START ENTRIES SHOWN

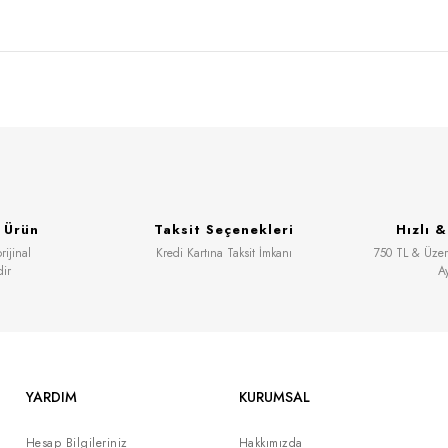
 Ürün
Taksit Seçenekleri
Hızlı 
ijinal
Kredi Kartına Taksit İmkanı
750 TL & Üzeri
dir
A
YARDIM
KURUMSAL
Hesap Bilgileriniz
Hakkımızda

END ENTRIES SHOWN

TASK INSTRUCTIONS
Using the records above, copy all lines that include the word "Taksit".

ANSWER SPACE
Taksit Seçenekleri
Kredi Kartına Taksit İmkanı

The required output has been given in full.